In Switzerland, the Leading Swiss Agencies (LSA) pitch standards govern this process. Pitch fees should be paid to non-winning shortlisted agencies (typically CHF 5’000 to CHF 25’000). Intellectual property in pitch work belongs to the agency unless explicitly purchased. In 2015, SBB ran a pitch that drew public criticism from agencies asked to work without compensation for a state-owned client. The episode led the LSA and SBB to formalise a joint pitch process now widely referenced for Swiss public mandates.
Stage 3: Creative development
Once an agency is engaged, strategy and creative teams develop the campaign idea, propose two or three concept routes, and lock the chosen direction with the brand. Deliverables move from strategic platform, to concept deck, to approved script per execution, to storyboard or animatic, to a production approach paper that defines rough budget, timing, and channels. This stage takes 3 to 10 weeks.
For Swiss campaigns, three-language adaptability (German, French, Italian) is a creative constraint built in from the start. Successful national work like Migros, SBB, Helvetia, and Pro Infirmis tends to be visually-led precisely because the concept has to work across three regional markets with three different voiceovers.
Stage 4: Production company sourcing
This is where the film production company enters the picture. The agency producer drives the process: defines the production brief (script, storyboard, deliverables, schedule, usage rights, exclusions), selects two or three production companies whose directors fit the project, and runs a competitive bid known in the industry as the triple bid.
The triple bid works like this: the same brief goes to three production companies. Each company picks a director, writes a treatment (the director’s written and visual interpretation of the script, typically 20 to 60 pages), and submits a detailed budget. The agency reads all three treatments, holds a call with each director, and recommends one to the client.
This stage takes 2 to 4 weeks for standard jobs. Express jobs compress to 5 working days. Below CHF 80’000, the admin overhead of a full triple bid often costs more than it saves, and single-bid or two-bid awards are increasingly accepted.
Stage 5: Treatment, bidding, and award
The treatment is the creative contract. It commits the director to a vision and lets the agency and the brand evaluate craft before signing. Treatment writing typically takes 5 to 10 working days, sometimes compressed to 48 to 72 hours for urgent work.

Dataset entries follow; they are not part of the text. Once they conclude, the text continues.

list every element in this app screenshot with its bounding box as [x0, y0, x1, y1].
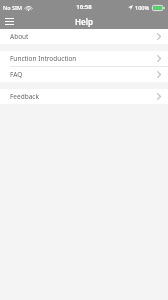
button[interactable]: Open navigation menu	[0, 14, 18, 29]
button[interactable]: Function Introduction	[0, 51, 168, 66]
button[interactable]: About	[0, 29, 168, 44]
staticText: Help	[75, 16, 93, 27]
staticText: Function Introduction	[10, 54, 77, 63]
staticText: Feedback	[10, 92, 39, 101]
button[interactable]: FAQ	[0, 67, 168, 82]
staticText: About	[10, 32, 29, 41]
staticText: 16:58	[76, 3, 92, 11]
staticText: 100%	[135, 4, 150, 11]
staticText: FAQ	[10, 70, 23, 79]
staticText: No SIM	[3, 4, 23, 11]
button[interactable]: Feedback	[0, 89, 168, 104]
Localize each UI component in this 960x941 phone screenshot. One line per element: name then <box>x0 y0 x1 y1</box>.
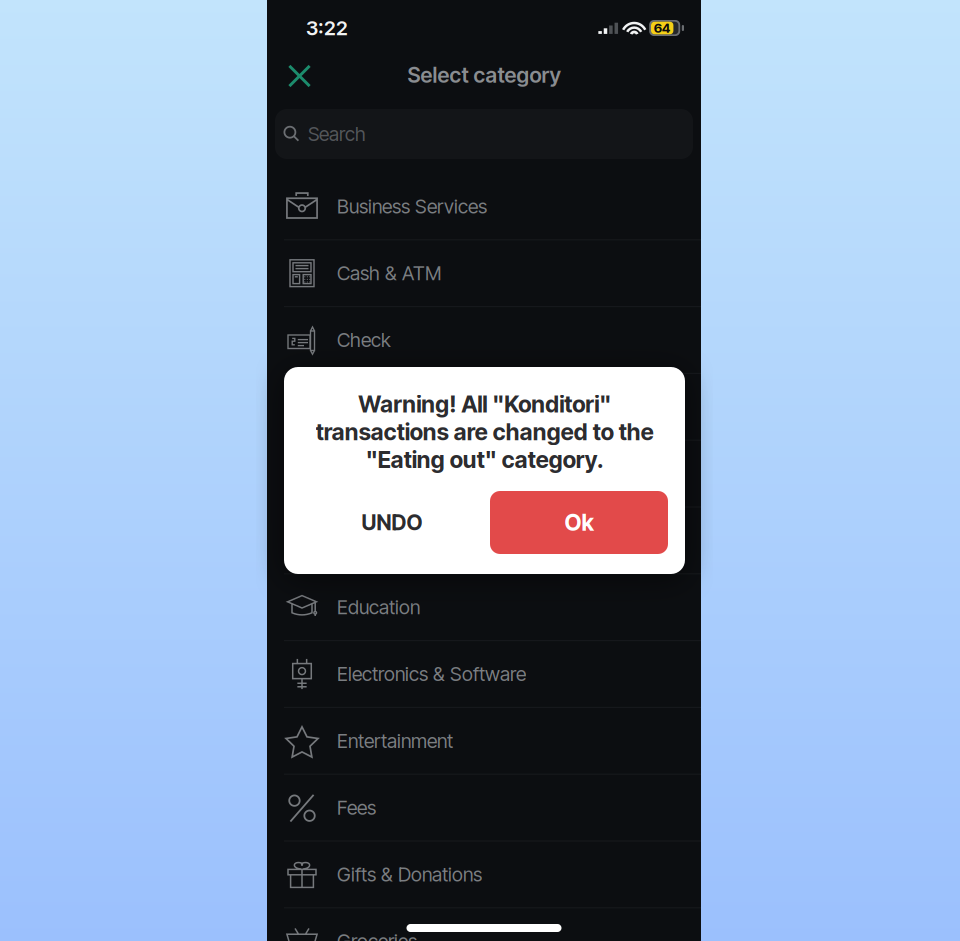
button[interactable]: Search <box>275 109 693 159</box>
staticText: Gifts & Donations <box>337 863 482 886</box>
button[interactable]: Eating out <box>267 508 701 574</box>
staticText: Cash & ATM <box>337 261 441 285</box>
staticText: Business Services <box>337 195 487 218</box>
button[interactable]: Ok <box>490 491 668 554</box>
button[interactable]: Coffee shops <box>267 441 701 508</box>
button[interactable]: Gifts & Donations <box>267 842 701 908</box>
staticText: Search <box>308 122 366 146</box>
staticText: 3:22 <box>306 16 348 40</box>
staticText: UNDO <box>362 510 422 535</box>
staticText: Entertainment <box>337 729 453 753</box>
staticText: Warning! All "Konditori" transactions ar… <box>316 390 654 474</box>
staticText: Ok <box>564 509 594 536</box>
staticText: Select category <box>408 62 560 88</box>
button[interactable]: UNDO <box>335 491 449 554</box>
button[interactable]: Entertainment <box>267 708 701 775</box>
button[interactable]: Close <box>267 56 324 102</box>
staticText: Eating out <box>337 529 421 552</box>
staticText: Groceries <box>337 929 417 941</box>
button[interactable]: Electronics & Software <box>267 641 701 708</box>
button[interactable]: Education <box>267 574 701 641</box>
staticText: Education <box>337 595 420 619</box>
button[interactable]: Groceries <box>267 908 701 941</box>
staticText: Coffee shops <box>337 462 449 485</box>
button[interactable]: Clothing <box>267 374 701 441</box>
staticText: Electronics & Software <box>337 662 526 686</box>
button[interactable]: Business Services <box>267 174 701 240</box>
button[interactable]: Fees <box>267 775 701 842</box>
staticText: Clothing <box>337 395 407 419</box>
staticText: 64 <box>654 20 671 36</box>
button[interactable]: Check <box>267 307 701 374</box>
staticText: Check <box>337 328 391 352</box>
staticText: Fees <box>337 796 376 819</box>
button[interactable]: Cash & ATM <box>267 240 701 307</box>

The budget structure follows international standards. Production fees in Switzerland sit in the 15 to 25% band on direct costs (covering overhead, Executive Producer (EP) time, sales, treatment writing, admin). Director creative fees follow the 7 to 10% rule on jobs below roughly CHF 680’000, scaling down for bigger budgets. In practice, that means a CHF 100’000 production carries a director fee of CHF 7’000 to CHF 10’000, and a CHF 300’000 production carries CHF 21’000 to CHF 30’000. Insurance adds around 3% on production costs. The award letter signs the production company onto the project, and the bid becomes the working budget for everything that follows.
Stage 6: Pre-production
Pre-production is where the film actually gets built. The Line Producer, Production Manager, and Production Coordinator drive the operational work. The Director, Director of Photography (DoP), and Production Designer lead the creative work. The Casting Director runs the auditions. Locations get scouted, permits pulled, talent contracted, wardrobe built, props sourced. Pre-production takes 2 to 6 weeks for a standard Swiss job, 6 to 12 weeks for international shoots, complex talent deals, or VFX-heavy projects.
The stage ends with two meetings, usually on consecutive days. The Pre-PPM is an internal meeting between agency, production company, and director, held the day before the client joins. It’s where the team catches any creative or logistical issue before the client is in the room. The Pre-Production Meeting (PPM) is the formal sign-off ritual with the client. The PPM book (50 to 150 pages) covers shooting boards, cast presentation, location stills, wardrobe, art-department references, hero-product handling, music intent, schedule, and deliverables. Decisions taken at PPM are binding. Later change-orders cost extra.
Filming permits in Switzerland are cantonal, with fees ranging CHF 176 to CHF 880 and processing times of 1 to 3 weeks. Drone permits sit at federal level with the Federal Office of Civil Aviation (FOCA). The Zurich Film Commission alone handles more than 600 productions per year. In Valais, the Valais Film Commission and the Région Dents du Midi Film Office work together to support productions with location scouting, permits, logistical coordination, and connections to local professionals. Similar commissions operate in Lucerne, Ticino, Jura, Fribourg, and Montreux Riviera. Cantonal incentives exist in Zurich (up to CHF 30’000 production grant), with similar schemes launching in Geneva and Neuchâtel from 2026.
Stage 7: Production (the shoot day)
The shoot is the visible part of the film, and the most expensive day rate in the budget. A typical Swiss commercial runs 1 to 5 shoot days. Premium international work can stretch to 8 to 15 days across multiple countries.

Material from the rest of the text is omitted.